• TASK INSTRUCTIONS: An exact copy of the lines from the one containing "できる。そして、キムチや焼肉、絶品のストリートフード" to the end of the records below is required, and nothing else.

***** EXTRACTED RECORDS

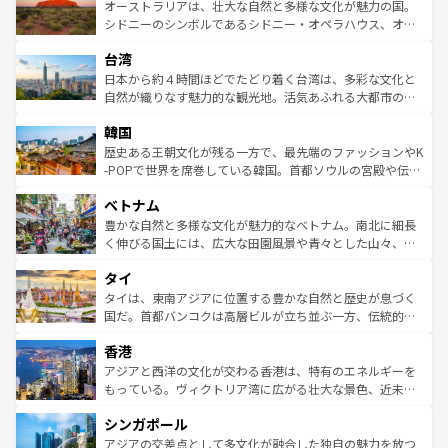
文化が魅力。旅行者はアメリカの各地域で異なる魅力を楽
島だが、静かな自然を求めるならマウイ島やカウアイ島が
オーストラリアは、壮大な自然と多様な文化が魅力の国。
しみながら、その多様性と豊かな歴史を感じることができ
おすすめ。エメラルドグリーンに輝く海をはじめ、豊かな
シドニーのシンボルであるシドニー・オペラハウス、オー
るだろう。車でのロードトリップや列車の旅も、アメリカ
文化や歴史が息づいている。「アロハスピリット」と呼ば
ストラリア東海岸北部に広がる大サンゴ礁地帯グレートバ
ならではの贅沢な旅のスタイルだ。 なお、新着のアメリカ
台湾
れるおもてなしの心で訪れる人々を迎えてくれるハワイの
リアリーフや大陸中央部にそびえるウルル（エアーズロッ
情報は
コンテンツ一覧
を参照してほしい。
人々、おいしいローカルフードやハワイアンミュージッ
ク）、タスマニアの美しい原生林やケアンズの熱帯雨林な
日本から約４時間ほどでたどり着く台湾は、多彩な文化と
ク、伝統的なフラダンスなど、すべてがハワイの魅力を彩
ど、見どころがたくさん。また、カフェやワイン、オージ
自然が織りなす魅力的な観光地。活気あふれる大都市の台
っている。訪れるたびに新しい発見と感動が待っているハ
ービーフなどの食文化も豊かで、美味しいものであふれて
北やノスタルジックな町並みが人気な九份（ジォウフェ
ワイを、存分に味わってほしい。 なお、新着のハワイ情報
韓国
いる。アクティビティも充実しており、サーフィンやダイ
ン）、静ひつな山岳地帯である台湾東部など、都市の喧騒
は
コンテンツ一覧
を参照してほしい。
ビング、ハイキングなど、アウトドア好きにはたまらな
と山間の静けさが共存しており、訪れる人に新しい発見と
歴史ある王朝文化が残る一方で、最先端のファッションやK
い。オーストラリアの多彩な魅力を存分に味わいつくそ
驚きをもたらしてくれる。また、奥深い台湾の食文化も魅
-POPで世界を席巻している韓国。首都ソウルの宮殿や伝統
う。 なお、新着のオーストラリア情報は
コンテンツ一覧
を
力で、夜市などの屋台グルメから高級料理、ヘルシーで美
家屋が並ぶエリアでは韓国の歴史と文化に浸ることがで
参照してほしい。
ベトナム
容にもいいと評判のスイーツなど、バラエティ豊かな料理
き、地方に足を延ばせば四季折々の自然美を楽しむことが
が味わえる。 なお、新着の台湾情報は
コンテンツ一覧
を参
できる。そして、キムチや焼肉、絶品のストリートフード
豊かな自然と多様な文化が魅力的なベトナム。南北に細長
照してほしい。
まで、さまざまな韓国料理が待っている。夜には、韓国な
く伸びる国土には、広大な田園風景や青々とした山々、世
らではのナイトライフも堪能できる。あたたかいホスピタ
界遺産に登録された壮大な自然景観が点在し、都市部では
タイ
リティに包まれながら、韓国の多彩な魅力を心ゆくまで味
急速な発展と共に伝統が息づく。ハノイの古い町並みやホ
わってみてほしい。 なお、新着の韓国情報は
コンテンツ一
ーチミン市のフランス統治時代の建物も、独特の雰囲気を
タイは、東南アジアに位置する豊かな自然と歴史が息づく
覧
を参照してほしい。
醸し出している。また、バラエティの豊かさとおいしさで
国だ。首都バンコクは高層ビルが立ち並ぶ一方、伝統的な
世界中の食通を魅了してやまないベトナム料理も魅力のひ
寺院や市場がいたるところに点在し、古きよき文化と現代
香港
とつ。フォーやバインミー、ベトナムコーヒーなどは、ぜ
の活気が交差している。北部ではチェンマイなどの山岳地
ひ現地で味わいたい。どの地域を訪れてもあたたかい人々
帯で自然と触れ合い、南部ではプーケットやクラビの美し
アジアと西洋の文化が交わる香港は、特有のエネルギーを
が旅行者を迎えてくれるので、きっと忘れられない旅にな
いビーチでリゾート気分を楽しむことができる。タイ料理
もっている。ヴィクトリア湾に広がる壮大な景色、近未来
るはずだ。 なお、新着のベトナム情報は
コンテンツ一覧
を
は世界的に有名で、屋台から高級レストランまで味覚を刺
的なアートスポット、そして歴史と現代が融合した町並
参照してほしい。
シンガポール
激する。気候は一年中温暖で、どの季節にも異なる楽しみ
み、どこを訪れても感動するはず。観光スポットが密集し
が待っている。親しみやすいタイの人々、仏教を中心とし
ており、効率よく見どころを回れるのも魅力。息をのむよ
アジアの交差点として多文化が融合した独自の魅力を放つ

**********

• EXERCISE SOLUTION:
できる。そして、キムチや焼肉、絶品のストリートフード
豊かな自然と多様な文化が魅力的なベトナム。南北に細長
照してほしい。
まで、さまざまな韓国料理が待っている。夜には、韓国な
く伸びる国土には、広大な田園風景や青々とした山々、世
らではのナイトライフも堪能できる。あたたかいホスピタ
界遺産に登録された壮大な自然景観が点在し、都市部では
タイ
リティに包まれながら、韓国の多彩な魅力を心ゆくまで味
急速な発展と共に伝統が息づく。ハノイの古い町並みやホ
わってみてほしい。 なお、新着の韓国情報は
コンテンツ一
ーチミン市のフランス統治時代の建物も、独特の雰囲気を
タイは、東南アジアに位置する豊かな自然と歴史が息づく
覧
を参照してほしい。
醸し出している。また、バラエティの豊かさとおいしさで
国だ。首都バンコクは高層ビルが立ち並ぶ一方、伝統的な
世界中の食通を魅了してやまないベトナム料理も魅力のひ
寺院や市場がいたるところに点在し、古きよき文化と現代
香港
とつ。フォーやバインミー、ベトナムコーヒーなどは、ぜ
の活気が交差している。北部ではチェンマイなどの山岳地
ひ現地で味わいたい。どの地域を訪れてもあたたかい人々
帯で自然と触れ合い、南部ではプーケットやクラビの美し
アジアと西洋の文化が交わる香港は、特有のエネルギーを
が旅行者を迎えてくれるので、きっと忘れられない旅にな
いビーチでリゾート気分を楽しむことができる。タイ料理
もっている。ヴィクトリア湾に広がる壮大な景色、近未来
るはずだ。 なお、新着のベトナム情報は
コンテンツ一覧
を
は世界的に有名で、屋台から高級レストランまで味覚を刺
的なアートスポット、そして歴史と現代が融合した町並
参照してほしい。
シンガポール
激する。気候は一年中温暖で、どの季節にも異なる楽しみ
み、どこを訪れても感動するはず。観光スポットが密集し
が待っている。親しみやすいタイの人々、仏教を中心とし
ており、効率よく見どころを回れるのも魅力。息をのむよ
アジアの交差点として多文化が融合した独自の魅力を放つ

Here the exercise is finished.